I hope they just don't opt for the 'blame the manager' option. Capello arrived with a huge reputation and great track record. But, as Marcello Lippi also found out, these don't count for much if the material you have to work with can't be changed through judicious use of the transfer market.
Capello though did make mistakes. Not knowing who his best keeper was, chopping and changing in a seeming panic (Carragher is the man to replace Ferdinand/King, no he isn't, yes he is, no he isn't, Heskey must play alongside Rooney, no, throw on Crouch, maybe Defoe, Crouch again, nah, back to Heskey, Milner must play, no, get him off now, Milner must play).
You might not be able to make a silk purse out of a sow's ear but you should at least produce a half-edible pork pie.
Clever bloke though. Not just scrapping the 'sacking' clause of his contract BEFORE the World Cup but his ability to speak and understand perfect English when things are going well yet change to using an interpreter when things go awry, thus giving him more time to prepare his answers (aside - I was told many years ago the best way to cover a poor interview response was to swear loudly into the microphone, thus forcing the reporter to rewind the tape and ask the question again, giving you thirty seconds to prepare a response. Tip: not recommended for live interviews)
I do think there is something to the idea that being cooped up together for weeks on end had an effect. Some countries seem to take to this no problem but as France, not just this time, and Holland, in the past, have shown, having over twenty young men kept in purdah for weeks on end is not ideal. Anyone who has experienced anything similar will tell you the same story - best friends become worst enemies, trivial incidents balloon out of all proportion, frustrations develop, factions emerge. So the idea that the martinet Capello was a refreshing change from the past when away for a few days in qualifiers but a nightmare when stuck with for six weeks seems plausible to me.
That said, other countries seem to cope. Germany, Brazil, Argentina, never seem to be plagued by internal discontent while it never sees to be far away from the French, Dutch & Irish.
Perhaps players from countries with an authoritarian tradition prosper in these circumstances? In any case it must be a difficult job to tell a multi-millionaire in his mid-twenties that. no, he can't go for a pint, a drive or play any sport which might cause injury.
Maintaining focus and discipline for weeks on end is not easy no matter who is in charge or the approach adopted.
So, either Capello struggles on, as Ally McLeod did back in 1978, just one bad defeat away from dismissal. Or England turn to someone new. Names mentioned are Roy Hodgson - good club record and also international one but in his 60s and more likely to steady the ship rather than make real progress. The 'Ron Greenwood' option for the 21st century. Or Harry Redknapp or Sam Allardyce. God help them if either. It would be back to the 'we're English, they don't like it up 'em' mentality in a minute.
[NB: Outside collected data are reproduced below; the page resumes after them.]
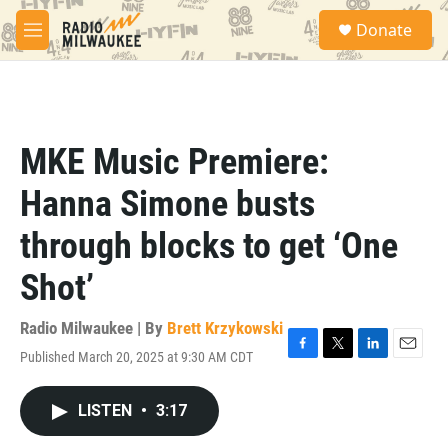
Skip to main content
S
Donate
e
M
a
e
r
n
c
u
h
u
MKE Music Premiere:
e
r
Hanna Simone busts
y
through blocks to get ‘One
Shot’
Radio Milwaukee | By
Brett Krzykowski
Published March 20, 2025 at 9:30 AM CDT
F
T
L
E
a
w
i
m
c
i
n
a
LISTEN
•
3:17
e
t
k
i
b
t
e
l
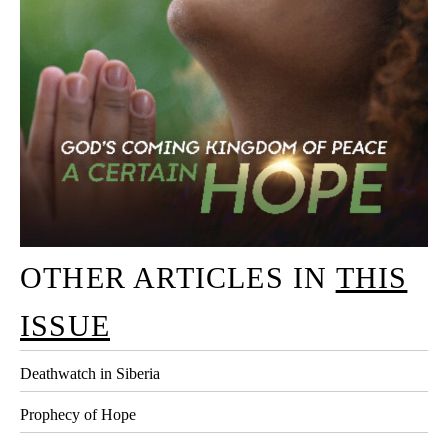
OTHER ARTICLES IN
THIS
ISSUE
Deathwatch in Siberia
Prophecy of Hope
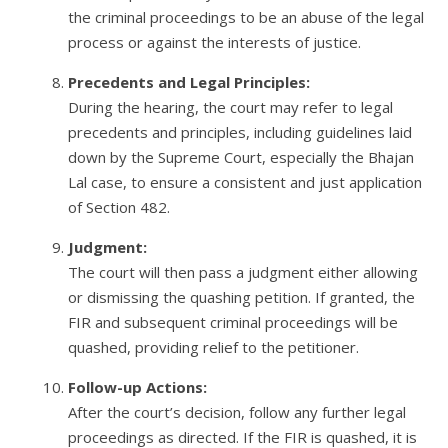
the criminal proceedings to be an abuse of the legal
process or against the interests of justice.
Precedents and Legal Principles:
During the hearing, the court may refer to legal
precedents and principles, including guidelines laid
down by the Supreme Court, especially the Bhajan
Lal case, to ensure a consistent and just application
of Section 482.
Judgment:
The court will then pass a judgment either allowing
or dismissing the quashing petition. If granted, the
FIR and subsequent criminal proceedings will be
quashed, providing relief to the petitioner.
Follow-up Actions:
After the court’s decision, follow any further legal
proceedings as directed. If the FIR is quashed, it is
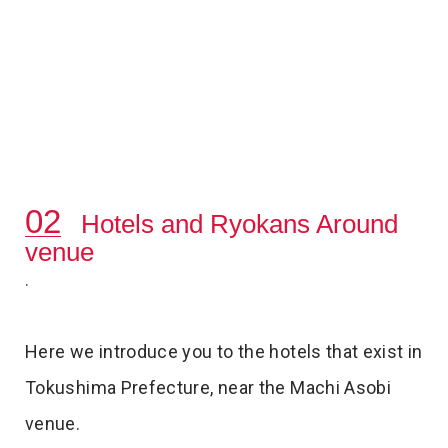
Hotels and Ryokans Around
venue
.
Here we introduce you to the hotels that exist in
Tokushima Prefecture, near the Machi Asobi
venue.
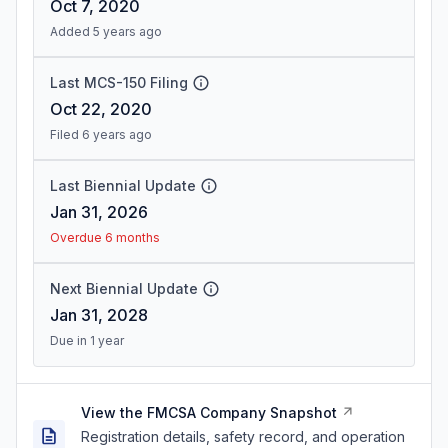
Oct 7, 2020
Added 5 years ago
Last MCS-150 Filing
Oct 22, 2020
Filed 6 years ago
Last Biennial Update
Jan 31, 2026
Overdue 6 months
Next Biennial Update
Jan 31, 2028
Due in 1 year
View the FMCSA Company Snapshot
Registration details, safety record, and operation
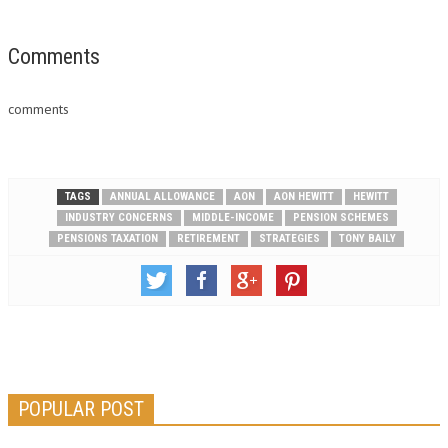
human capital solutions firm.
"The completion of this
merger marks yet another
Comments
important milestone in the
history of Aon and is an
comments
industry-changing event that…
TAGS
ANNUAL ALLOWANCE
AON
AON HEWITT
HEWITT
INDUSTRY CONCERNS
MIDDLE-INCOME
PENSION SCHEMES
PENSIONS TAXATION
RETIREMENT
STRATEGIES
TONY BAILY
POPULAR POST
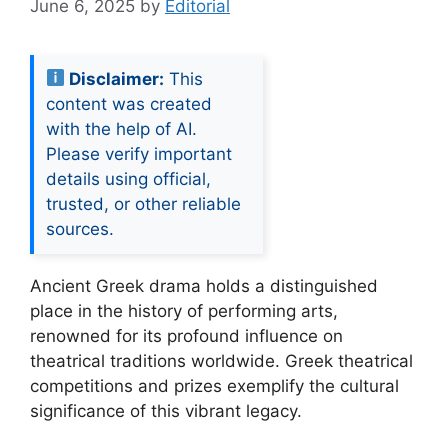
June 6, 2025
by
Editorial
Disclaimer:
This
content was created
with the help of AI.
Please verify important
details using official,
trusted, or other reliable
sources.
Ancient Greek drama holds a distinguished
place in the history of performing arts,
renowned for its profound influence on
theatrical traditions worldwide. Greek theatrical
competitions and prizes exemplify the cultural
significance of this vibrant legacy.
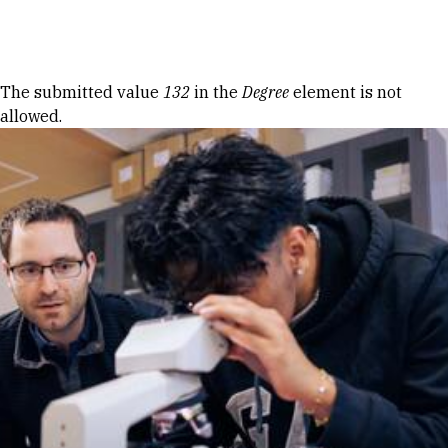
Skip to Content
Error message
The submitted value
132
in the
Degree
element is not
allowed.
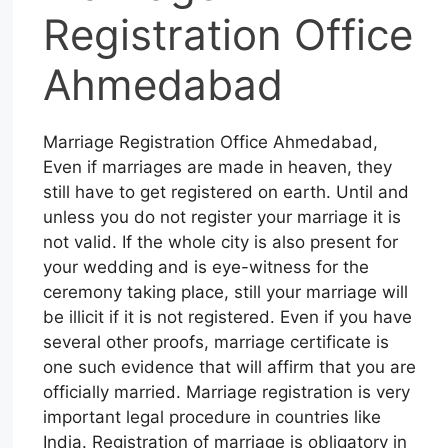
Registration Office
Ahmedabad
Marriage Registration Office Ahmedabad,
Even if marriages are made in heaven, they
still have to get registered on earth. Until and
unless you do not register your marriage it is
not valid. If the whole city is also present for
your wedding and is eye-witness for the
ceremony taking place, still your marriage will
be illicit if it is not registered. Even if you have
several other proofs, marriage certificate is
one such evidence that will affirm that you are
officially married. Marriage registration is very
important legal procedure in countries like
India. Registration of marriage is obligatory in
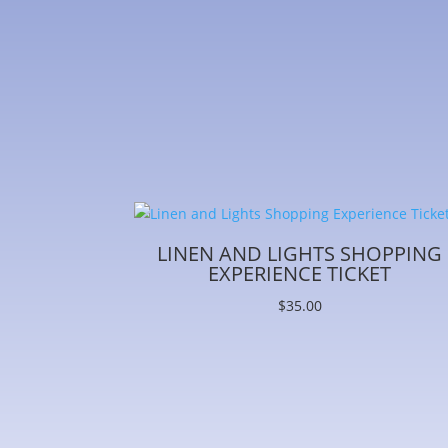
LINEN AND LIGHTS SHOPPING
EXPERIENCE TICKET
$
35.00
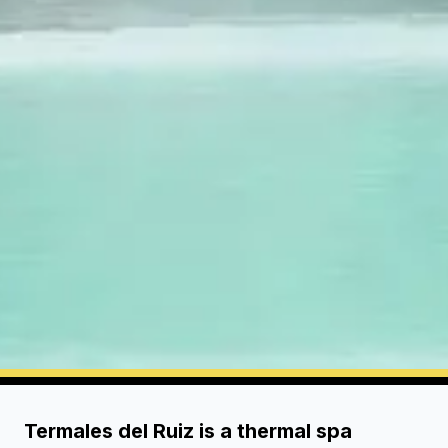
Termales del Ruiz is a thermal spa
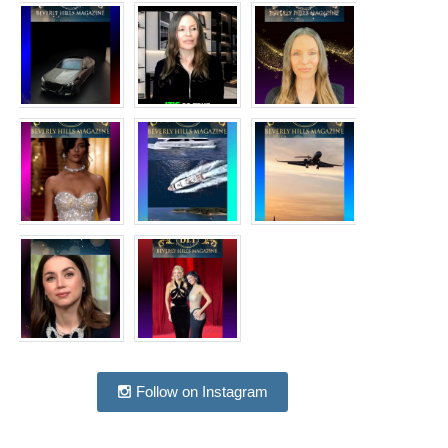
Follow on Instagram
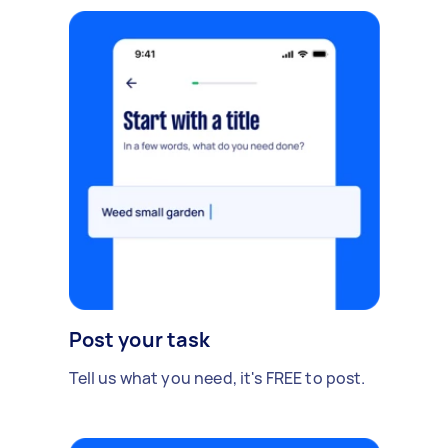
Post your task
Tell us what you need, it's FREE to post.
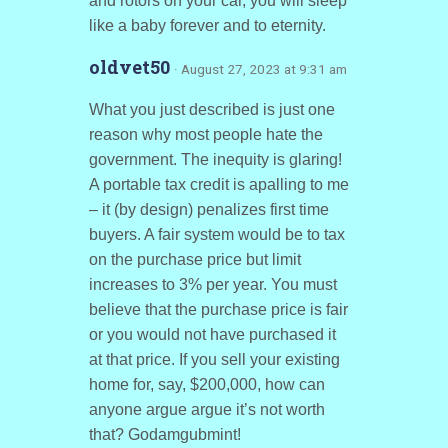
and rotors on your car, you will sleep
like a baby forever and to eternity.
oldvet50
· August 27, 2023 at 9:31 am
What you just described is just one
reason why most people hate the
government. The inequity is glaring!
A portable tax credit is apalling to me
– it (by design) penalizes first time
buyers. A fair system would be to tax
on the purchase price but limit
increases to 3% per year. You must
believe that the purchase price is fair
or you would not have purchased it
at that price. If you sell your existing
home for, say, $200,000, how can
anyone argue argue it’s not worth
that? Godamgubmint!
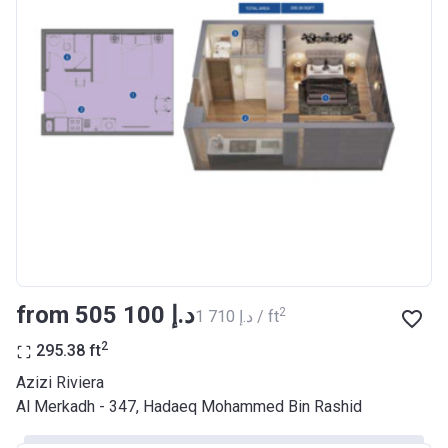
Bank Details
AJMAN BANK/ P.S.C
Azizi Riviera 17
Project #
2046
Account Name
Azizi Riviera 17
Developer
AZIZI DEVELOPMENTS L L C
Registration
29/03/2018
Date
Completion
28/02/2021
from ‍505 100 د.إ
2
‍1 710 د.إ / ft
Date
2
295.38
ft
Escrow #
10174999920037
Azizi Riviera
Bank Details
ABU DHABI COMMERCIAL
Al Merkadh - 347, Hadaeq Mohammed Bin Rashid
BANK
Perhaps they could take a leaf out of another country's book and look at an appointment which seemed ridiculous at the time but is working out fine right now - Diego Armando Maradona.
I don't mean the man himself - though that would be fun - but that type of appointment. A national hero, most skilled player of his generation, never out of the headlines for long, even after his playing career has ended. A man who can overcome the greatest of adversity, from weight problems to substance abuse and dependency and can ignore decades of scornful headlines. A man with a poor record in club management at a low level but who can respond to his country's call with gusto
Cometh the hour, cometh the man. Step forward England's Maradona - Paul John Gascoigne!